Wisconsin Moves Ahead With Election, Awaits Supreme Court
MADISON, Wis. (AP) — Wisconsin moved forward Monday with plans to hold in-person voting for its presidential primary on Tuesday amid the coronavirus pandemic with help from National Guard members staffing the polls, even as the U.S. Supreme Court weighs whether to intervene.
Democratic Gov. Tony Evers, who had originally pushed for the election to proceed as planned, on Friday changed course and asked the Republican-controlled Legislature to extend absentee voting until May 19 and have it all be done by mail. Republicans ignored the request.
The Wisconsin election is being viewed as a national test case in a broader fight over voter access in the age of coronavirus with major implications for the presidential primary contests ahead — and possibly, the November general election.
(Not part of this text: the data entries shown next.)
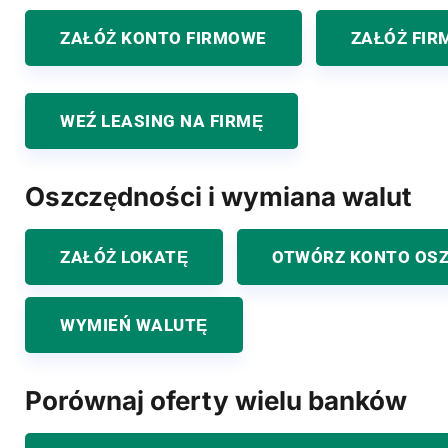
ZAŁÓŻ KONTO FIRMOWE
ZAŁÓŻ FIR
WEŹ LEASING NA FIRMĘ
Oszczędności i wymiana walut
ZAŁÓŻ LOKATĘ
OTWÓRZ KONTO OS
WYMIEŃ WALUTĘ
Porównaj oferty wielu banków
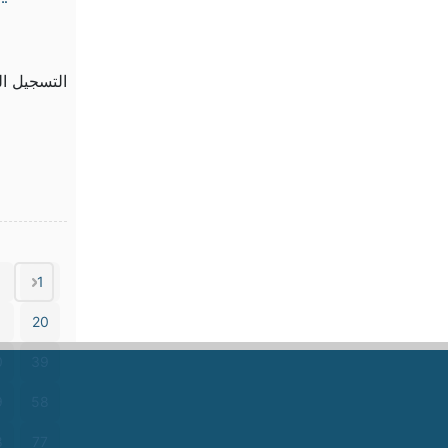
التسجيل الب
1
1
20
0
39
9
58
8
77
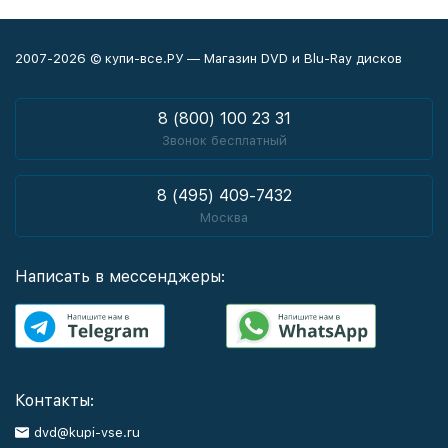
2007-2026 © купи-все.РУ — Магазин DVD и Blu-Ray дисков
8 (800) 100 23 31
Звонок бесплатный
8 (495) 409-7432
Москва
Написать в мессенджеры:
Контакты:
dvd@kupi-vse.ru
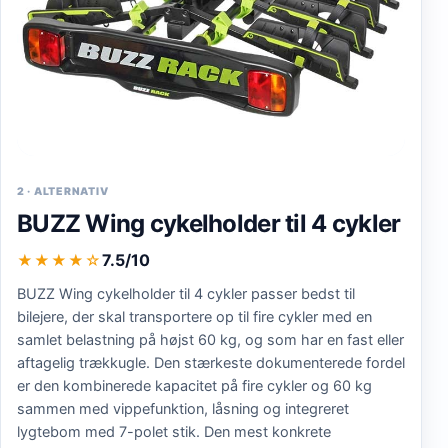
2
·
ALTERNATIV
BUZZ Wing cykelholder til 4 cykler
7.5/10
★★★★
☆
BUZZ Wing cykelholder til 4 cykler passer bedst til
bilejere, der skal transportere op til fire cykler med en
samlet belastning på højst 60 kg, og som har en fast eller
aftagelig trækkugle. Den stærkeste dokumenterede fordel
er den kombinerede kapacitet på fire cykler og 60 kg
sammen med vippefunktion, låsning og integreret
lygtebom med 7-polet stik. Den mest konkrete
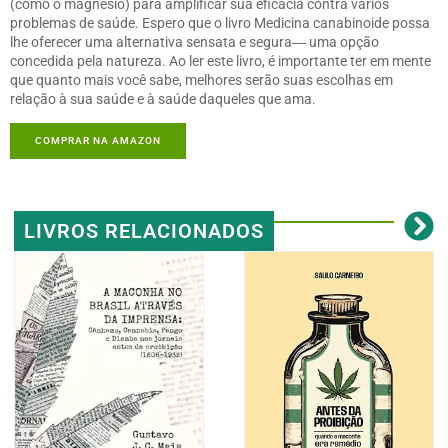
(como o magnésio) para amplificar sua eficácia contra vários
problemas de saúde. Espero que o livro Medicina canabinoide possa
lhe oferecer uma alternativa sensata e segura― uma opção
concedida pela natureza. Ao ler este livro, é importante ter em mente
que quanto mais você sabe, melhores serão suas escolhas em
relação à sua saúde e à saúde daqueles que ama.
COMPRAR NA AMAZON
LIVROS RELACIONADOS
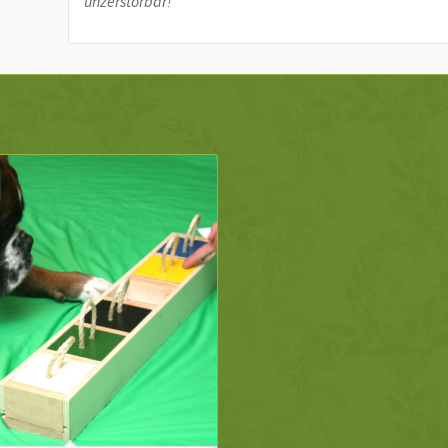
unzerstörbar!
While several states had scheduled primaries in recent weeks, Wisconsin is alone in moving ahead with in-person voting in the midst of the pandemic.
Republicans have appealed to the U.S. Supreme Court, asking that it not allow absentee ballots to be counted beyond Tuesday. The court was considering whether to take action.
Mayors across the state, including Democrats in Wisconsin’s two largest cities of Milwaukee and Madison, have urged Evers not to hold the election out of public safety concerns. Evers has said he doesn’t have the legal authority to do that and has instead called on the Legislature to make it a mail-in election as was done in Ohio.
As of Monday morning, a record-high 1.2 million absentee ballots had been requested and more than 724,000 had been returned. Democrats fear that if the Supreme Court reverses the judge’s ruling, and cuts short the amount of time those ballots can be returned and still counted, thousands of voters will be disenfranchised and not have their votes counted.